Whilst this research, Capel et al. (2016) described a similar approach in identifying genes involved in colonization of epithelial and endothelial cells. Using a mariner based transposon mutagenesis, they assessed the gene fitness during growth and colonisation using a microfluidic flow device with a 99.99% genome saturation library. A total of 288 genes and 33 intergenic regions containing small noncoding RNA candidates were found to be important in cell colonization. Genes involved in type IV pili biogenesis as well carbohydrate and amino acid metabolism were among the genes shown to be important.
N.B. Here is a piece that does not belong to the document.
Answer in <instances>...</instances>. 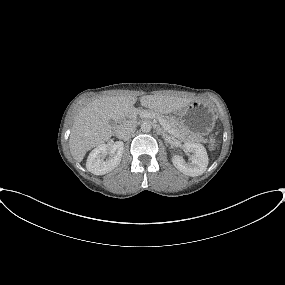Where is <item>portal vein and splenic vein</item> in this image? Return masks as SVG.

This study uses the transposon library created by Mendum et al. (2011) and the work involved in its construction and the results obtained will be described. These authors
28
constructed a relatively large meningococcal transposon library, of approximately 14,500 mutants based on Tn5 insertions in N. meningitidis strain L91543. The fitness effects of the genes were assessed using transposon site hybridization (TraSH) when grown in complete media, minimal media (to identify metabolic requirements) and complement inactivated serum (to determine growth requirements in serum). The transposon data was used to interrogate a genome-scale metabolic model that the group had constructed, Nmb_iTM560. Twenty six percent of the genome, i.e. 585 genes was identified as essential when grown in Columbia blood agar with 6% defibrinated horse blood, the complete media. These genes were mostly associated with transcription, protein synthesis, protein export and modification, DNA replication, fatty acid biosynthesis and cell wall biosynthesis (Mendum et al., 2011). In addition, a few metabolic pathways were also predicted to be essential for growth in serum, including genes associated with synthesis of aromatic amino acid, purines, folic acid and panthothenate as well as genes required for iron acquisition. In addition, the essentiality screen also identified amino acid transporters and lactate permease.